- [TASK DETAILS] Report each line from the listing that the string "swap" appears in.

- [RECORD EXCERPTS]
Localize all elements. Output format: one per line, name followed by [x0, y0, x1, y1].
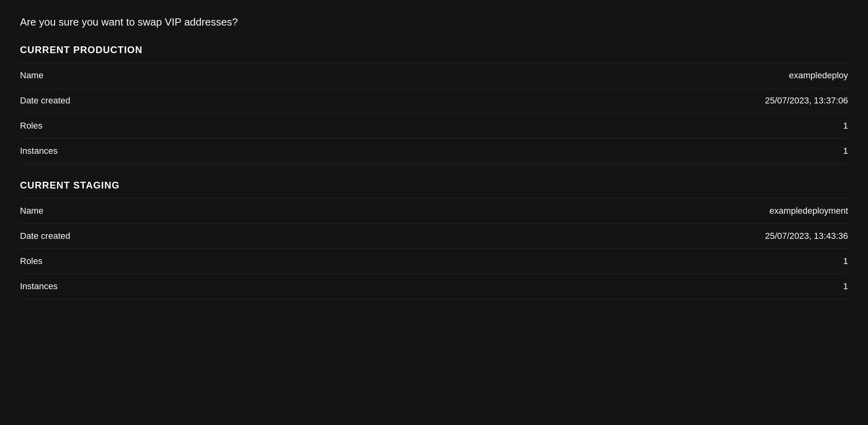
- staging-name-label: Name: [20, 206, 44, 216]
- staging-name-value: exampledeployment: [769, 206, 848, 216]
- production-roles-row: Roles 1: [20, 113, 848, 138]
- staging-instances-label: Instances: [20, 281, 57, 292]
- production-instances-row: Instances 1: [20, 138, 848, 164]
- production-date-label: Date created: [20, 95, 70, 106]
- production-date-row: Date created 25/07/2023, 13:37:06: [20, 88, 848, 113]
- production-name-value: exampledeploy: [789, 70, 848, 81]
- current-production-table: Name exampledeploy Date created 25/07/20…: [20, 63, 848, 164]
- production-roles-label: Roles: [20, 121, 42, 131]
- staging-instances-value: 1: [843, 281, 848, 292]
- current-staging-table: Name exampledeployment Date created 25/0…: [20, 198, 848, 299]
- staging-date-label: Date created: [20, 231, 70, 241]
- current-staging-title: CURRENT STAGING: [20, 180, 848, 191]
- production-name-row: Name exampledeploy: [20, 63, 848, 88]
- current-staging-section: CURRENT STAGING Name exampledeployment D…: [20, 180, 848, 299]
- staging-name-row: Name exampledeployment: [20, 198, 848, 223]
- staging-date-value: 25/07/2023, 13:43:36: [765, 231, 848, 241]
- staging-instances-row: Instances 1: [20, 274, 848, 299]
- production-instances-value: 1: [843, 146, 848, 156]
- staging-roles-value: 1: [843, 256, 848, 266]
- staging-date-row: Date created 25/07/2023, 13:43:36: [20, 223, 848, 248]
- current-production-section: CURRENT PRODUCTION Name exampledeploy Da…: [20, 44, 848, 164]
- production-instances-label: Instances: [20, 146, 57, 156]
- staging-roles-label: Roles: [20, 256, 42, 266]
- production-name-label: Name: [20, 70, 44, 81]
- production-date-value: 25/07/2023, 13:37:06: [765, 95, 848, 106]
- dialog-container: Are you sure you want to swap VIP addres…: [20, 16, 848, 299]
- dialog-question: Are you sure you want to swap VIP addres…: [20, 16, 848, 28]
- current-production-title: CURRENT PRODUCTION: [20, 44, 848, 56]
- production-roles-value: 1: [843, 121, 848, 131]
- staging-roles-row: Roles 1: [20, 248, 848, 274]
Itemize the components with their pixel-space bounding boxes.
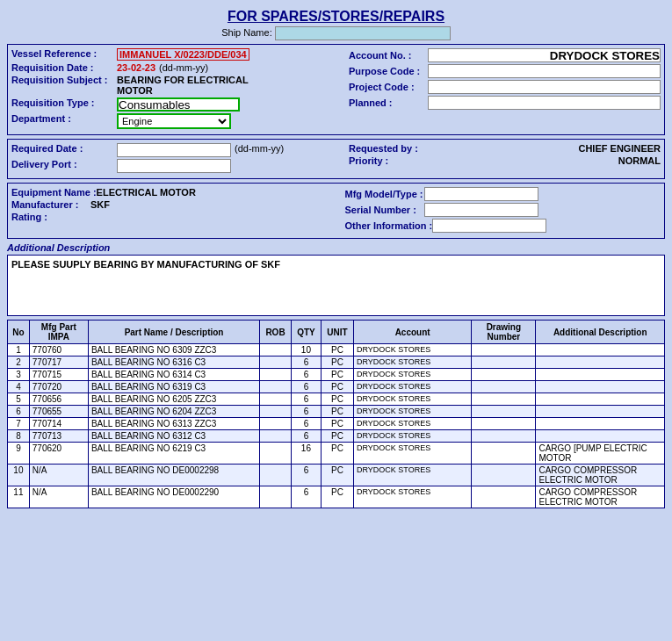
planned-input[interactable]: [428, 96, 661, 110]
purpose-label: Purpose Code :: [349, 66, 428, 76]
cell-rob: [260, 418, 292, 430]
cell-mfg: 770714: [29, 418, 88, 430]
cell-partname: BALL BEARING NO 6312 C3: [88, 430, 259, 443]
vessel-ref-label: Vessel Reference :: [11, 48, 117, 59]
cell-drawing: [472, 357, 536, 369]
cell-no: 5: [8, 393, 30, 406]
col-header-mfg: Mfg PartIMPA: [29, 320, 88, 344]
additional-desc-box[interactable]: PLEASE SUUPLY BEARING BY MANUFACTURING O…: [7, 255, 665, 316]
mfg-model-input[interactable]: [424, 187, 538, 201]
cell-rob: [260, 406, 292, 418]
req-date2-input[interactable]: [117, 143, 231, 157]
cell-adddesc: [536, 430, 665, 443]
cell-partname: BALL BEARING NO DE0002290: [88, 486, 259, 508]
cell-mfg: 770620: [29, 443, 88, 465]
cell-no: 8: [8, 430, 30, 443]
vessel-ref-value: IMMANUEL X/0223/DDE/034: [117, 48, 249, 61]
cell-drawing: [472, 465, 536, 486]
cell-drawing: [472, 381, 536, 393]
cell-mfg: N/A: [29, 465, 88, 486]
cell-partname: BALL BEARING NO 6314 C3: [88, 369, 259, 381]
dept-select[interactable]: Engine: [117, 113, 231, 129]
cell-account: DRYDOCK STORES: [354, 443, 472, 465]
table-row: 4770720BALL BEARING NO 6319 C36PCDRYDOCK…: [8, 381, 665, 393]
account-no-input[interactable]: [428, 48, 661, 62]
cell-unit: PC: [322, 418, 354, 430]
table-row: 10N/ABALL BEARING NO DE00022986PCDRYDOCK…: [8, 465, 665, 486]
req-type-label: Requisition Type :: [11, 97, 117, 108]
cell-drawing: [472, 443, 536, 465]
cell-mfg: 770656: [29, 393, 88, 406]
cell-unit: PC: [322, 406, 354, 418]
cell-account: DRYDOCK STORES: [354, 418, 472, 430]
cell-account: DRYDOCK STORES: [354, 369, 472, 381]
cell-rob: [260, 430, 292, 443]
table-row: 1770760BALL BEARING NO 6309 ZZC310PCDRYD…: [8, 344, 665, 357]
cell-mfg: 770760: [29, 344, 88, 357]
cell-partname: BALL BEARING NO 6204 ZZC3: [88, 406, 259, 418]
table-row: 5770656BALL BEARING NO 6205 ZZC36PCDRYDO…: [8, 393, 665, 406]
col-header-qty: QTY: [291, 320, 321, 344]
rating-label: Rating :: [11, 212, 90, 222]
cell-adddesc: CARGO COMPRESSOR ELECTRIC MOTOR: [536, 486, 665, 508]
additional-desc-section: Additional Description PLEASE SUUPLY BEA…: [7, 242, 665, 316]
cell-rob: [260, 357, 292, 369]
table-row: 11N/ABALL BEARING NO DE00022906PCDRYDOCK…: [8, 486, 665, 508]
cell-unit: PC: [322, 443, 354, 465]
cell-drawing: [472, 393, 536, 406]
other-input[interactable]: [432, 219, 546, 233]
table-row: 9770620BALL BEARING NO 6219 C316PCDRYDOC…: [8, 443, 665, 465]
cell-qty: 6: [291, 381, 321, 393]
priority-label: Priority :: [349, 155, 428, 166]
cell-no: 9: [8, 443, 30, 465]
table-row: 2770717BALL BEARING NO 6316 C36PCDRYDOCK…: [8, 357, 665, 369]
cell-no: 11: [8, 486, 30, 508]
cell-drawing: [472, 406, 536, 418]
delivery-input[interactable]: [117, 159, 231, 173]
manufacturer-value: SKF: [90, 199, 110, 210]
cell-adddesc: [536, 381, 665, 393]
col-header-adddesc: Additional Description: [536, 320, 665, 344]
cell-partname: BALL BEARING NO DE0002298: [88, 465, 259, 486]
cell-drawing: [472, 418, 536, 430]
cell-unit: PC: [322, 369, 354, 381]
requested-label: Requested by :: [349, 143, 428, 154]
cell-adddesc: [536, 418, 665, 430]
cell-no: 3: [8, 369, 30, 381]
project-input[interactable]: [428, 80, 661, 94]
col-header-rob: ROB: [260, 320, 292, 344]
cell-adddesc: [536, 369, 665, 381]
cell-partname: BALL BEARING NO 6309 ZZC3: [88, 344, 259, 357]
col-header-account: Account: [354, 320, 472, 344]
serial-label: Serial Number :: [345, 205, 424, 215]
cell-qty: 6: [291, 369, 321, 381]
ship-name-input[interactable]: [275, 26, 451, 40]
requested-value: CHIEF ENGINEER: [428, 143, 661, 154]
req-details-section: Required Date : (dd-mm-yy) Delivery Port…: [7, 139, 665, 179]
req-date-label: Requisition Date :: [11, 62, 117, 73]
cell-account: DRYDOCK STORES: [354, 393, 472, 406]
cell-adddesc: CARGO COMPRESSOR ELECTRIC MOTOR: [536, 465, 665, 486]
cell-mfg: 770720: [29, 381, 88, 393]
cell-qty: 6: [291, 486, 321, 508]
cell-qty: 6: [291, 465, 321, 486]
page-title: FOR SPARES/STORES/REPAIRS: [7, 5, 665, 26]
cell-unit: PC: [322, 393, 354, 406]
serial-input[interactable]: [424, 203, 538, 217]
cell-rob: [260, 465, 292, 486]
col-header-drawing: DrawingNumber: [472, 320, 536, 344]
cell-unit: PC: [322, 430, 354, 443]
additional-desc-label: Additional Description: [7, 242, 665, 253]
cell-adddesc: [536, 344, 665, 357]
cell-partname: BALL BEARING NO 6205 ZZC3: [88, 393, 259, 406]
cell-account: DRYDOCK STORES: [354, 406, 472, 418]
cell-qty: 6: [291, 393, 321, 406]
vessel-info-section: Vessel Reference : IMMANUEL X/0223/DDE/0…: [7, 44, 665, 135]
cell-no: 10: [8, 465, 30, 486]
cell-account: DRYDOCK STORES: [354, 486, 472, 508]
req-type-input[interactable]: [117, 97, 240, 112]
table-row: 7770714BALL BEARING NO 6313 ZZC36PCDRYDO…: [8, 418, 665, 430]
cell-rob: [260, 369, 292, 381]
cell-rob: [260, 443, 292, 465]
purpose-input[interactable]: [428, 64, 661, 78]
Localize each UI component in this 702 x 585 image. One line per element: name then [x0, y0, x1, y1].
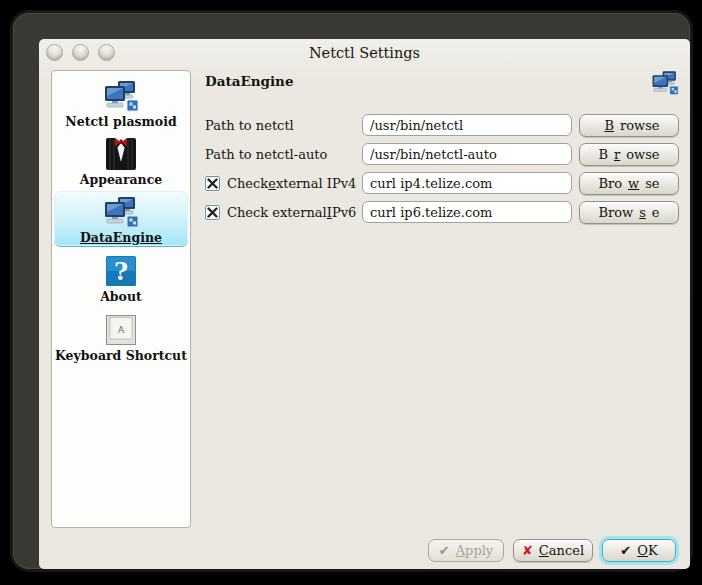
dataengine-form: Path to netctl Browse Path to netctl-aut… — [205, 114, 679, 223]
browse-netctl-auto-button[interactable]: Browse — [579, 143, 679, 166]
form-row-path-netctl: Path to netctl Browse — [205, 114, 679, 136]
keyboard-key-icon: A — [103, 312, 139, 348]
path-netctl-label: Path to netctl — [205, 118, 362, 133]
sidebar-item-netctl-plasmoid[interactable]: Netctl plasmoid — [54, 75, 188, 130]
dual-computers-icon — [651, 69, 679, 97]
sidebar-item-label: DataEngine — [80, 231, 162, 244]
sidebar-item-label: Keyboard Shortcut — [55, 349, 187, 362]
ipv4-checkbox[interactable] — [205, 176, 220, 191]
sidebar-item-keyboard-shortcut[interactable]: A Keyboard Shortcut — [54, 309, 188, 364]
checkmark-x-icon — [207, 178, 218, 189]
svg-text:A: A — [118, 324, 125, 334]
panel-title: DataEngine — [205, 69, 294, 89]
netctl-settings-dialog: Netctl Settings Netctl plasmoid — [39, 39, 690, 569]
ok-button[interactable]: ✔ OK — [602, 539, 676, 562]
dual-computers-icon — [103, 194, 139, 230]
ipv6-command-input[interactable] — [362, 201, 572, 223]
browse-netctl-button[interactable]: Browse — [579, 114, 679, 137]
apply-button[interactable]: ✔ Apply — [428, 539, 504, 562]
svg-text:?: ? — [114, 257, 128, 286]
window-frame: Netctl Settings Netctl plasmoid — [13, 13, 690, 569]
checkmark-x-icon — [207, 207, 218, 218]
browse-ipv6-button[interactable]: Browse — [579, 201, 679, 224]
titlebar[interactable]: Netctl Settings — [39, 39, 690, 67]
form-row-check-ipv4: Check external IPv4 Browse — [205, 172, 679, 194]
path-netctl-auto-label: Path to netctl-auto — [205, 147, 362, 162]
cancel-button[interactable]: ✘ Cancel — [513, 539, 593, 562]
sidebar-item-label: About — [100, 290, 142, 303]
tuxedo-bowtie-icon — [103, 136, 139, 172]
path-netctl-input[interactable] — [362, 114, 572, 136]
check-icon: ✔ — [439, 544, 450, 557]
check-ipv6-label[interactable]: Check external IPv6 — [205, 205, 362, 220]
browse-ipv4-button[interactable]: Browse — [579, 172, 679, 195]
window-title: Netctl Settings — [39, 45, 690, 61]
check-icon: ✔ — [620, 544, 631, 557]
dataengine-panel: DataEngine Path to netct — [205, 69, 679, 230]
sidebar-item-dataengine[interactable]: DataEngine — [54, 191, 188, 247]
sidebar-item-about[interactable]: ? About — [54, 250, 188, 305]
check-ipv4-label[interactable]: Check external IPv4 — [205, 176, 362, 191]
sidebar-item-label: Netctl plasmoid — [65, 115, 176, 128]
form-row-check-ipv6: Check external IPv6 Browse — [205, 201, 679, 223]
red-x-icon: ✘ — [522, 544, 533, 557]
ipv6-checkbox[interactable] — [205, 205, 220, 220]
path-netctl-auto-input[interactable] — [362, 143, 572, 165]
sidebar-item-appearance[interactable]: Appearance — [54, 133, 188, 188]
question-mark-icon: ? — [103, 253, 139, 289]
dual-computers-icon — [103, 78, 139, 114]
settings-category-list: Netctl plasmoid Appearance — [51, 70, 191, 528]
ipv4-command-input[interactable] — [362, 172, 572, 194]
dialog-buttons: ✔ Apply ✘ Cancel ✔ OK — [428, 539, 676, 562]
form-row-path-netctl-auto: Path to netctl-auto Browse — [205, 143, 679, 165]
sidebar-item-label: Appearance — [80, 173, 163, 186]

- [SOLUTION]
- dialog-container: Are you sure you want to swap VIP addres…: [20, 16, 848, 299]
- dialog-question: Are you sure you want to swap VIP addres…: [20, 16, 848, 28]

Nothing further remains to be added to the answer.